Legal guardians who are related to the child can get cash aid (welfare) for the child even if the guardian is not needy. If the guardian is needy, he or she can get welfare as well. Some legal guardians can qualify for foster care payments, which are higher than welfare. Also, there is a new program called Kin-GAP (Kinship Guardianship Assistance Payment Program) that provides cash aid, at the same rate as basic foster care payments, to relatives who become legal guardians of children who have dependency cases in juvenile court.

If the child receives welfare, foster care payments, or KinGAP, the county may try to collect child support from the child’s parents.

If the child has a disability, he or she may also be eligible for social security supplemental security income (SSI) benefits or state disability benefits. A legal guardian can receive and use these payments to care for the child.

If you need financial assistance to care for a child, ask the child’s social worker or probation officer what kinds of benefits you could qualify for. (If you are considering adopting the child instead, you should ask about the Adoption Assistance Program.)
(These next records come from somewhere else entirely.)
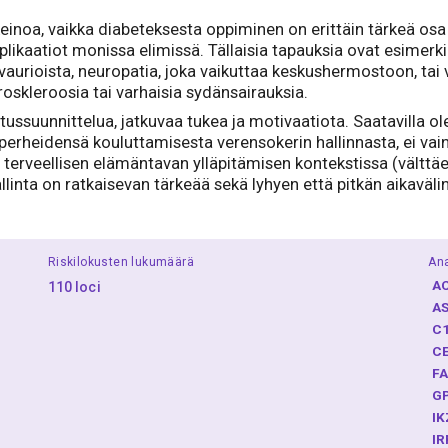
einoa, vaikka diabeteksesta oppiminen on erittäin tärkeä osa 
kaatiot monissa elimissä. Tällaisia tapauksia ovat esimerkik
aurioista, neuropatia, joka vaikuttaa keskushermostoon, tai v
roskleroosia tai varhaisia sydänsairauksia.
tussuunnittelua, jatkuvaa tukea ja motivaatiota. Saatavilla o
perheidensä kouluttamisesta verensokerin hallinnasta, ei vai
 terveellisen elämäntavan ylläpitämisen kontekstissa (välttäe
linta on ratkaisevan tärkeää sekä lyhyen että pitkän aikaväl
Riskilokusten lukumäärä
Ana
A
110 loci
A
C
C
F
G
I
I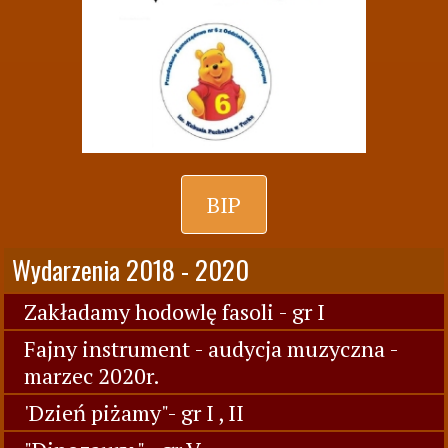
BIP
Wydarzenia 2018 - 2020
Zakładamy hodowlę fasoli - gr I
Fajny instrument - audycja muzyczna -
marzec 2020r.
'Dzień piżamy"- gr I , II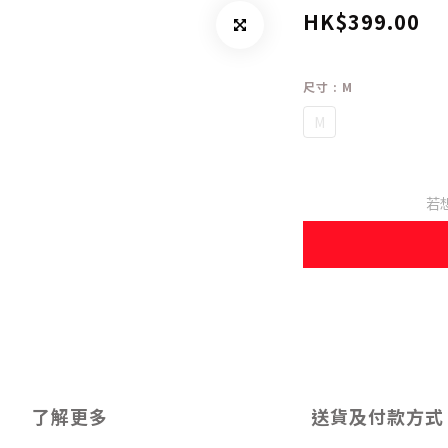
HK$399.00
尺寸
: M
M
若
了解更多
送貨及付款方式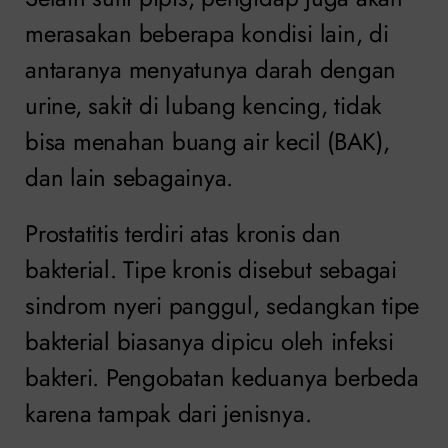
merasakan beberapa kondisi lain, di
antaranya menyatunya darah dengan
urine, sakit di lubang kencing, tidak
bisa menahan buang air kecil (BAK),
dan lain sebagainya.
Prostatitis terdiri atas kronis dan
bakterial. Tipe kronis disebut sebagai
sindrom nyeri panggul, sedangkan tipe
bakterial biasanya dipicu oleh infeksi
bakteri. Pengobatan keduanya berbeda
karena tampak dari jenisnya.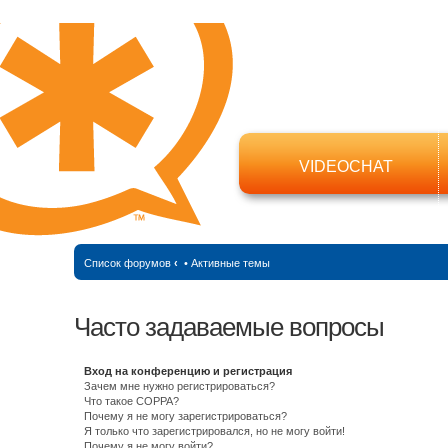
VIDEOCHAT
Список форумов
‹
•
Активные темы
Часто задаваемые вопросы
Вход на конференцию и регистрация
Зачем мне нужно регистрироваться?
Что такое COPPA?
Почему я не могу зарегистрироваться?
Я только что зарегистрировался, но не могу войти!
Почему я не могу войти?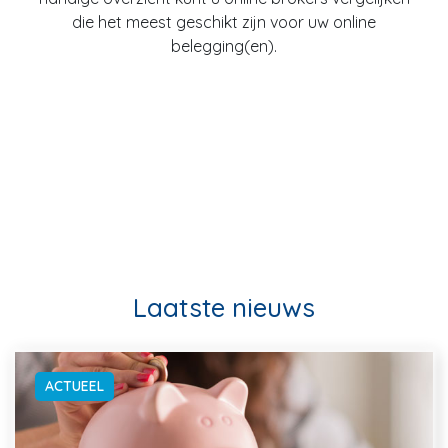
die het meest geschikt zijn voor uw online
belegging(en).
Laatste nieuws
ACTUEEL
Legal guardians can get Medi-Cal for the child and for themselves if they are needy and are related to the child.

Guardianship
(Guardianship is a proceeding in which a judge gives someone other than a parent custody of a person under 18 years old (called a minor), or the authority to manage the minor's property, or both.)

There are two kinds of guardianships in California. Many guardianships are handled through probate courts. However, if a child is a dependent of the juvenile court, then only the juvenile court may appoint a legal guardian for the child.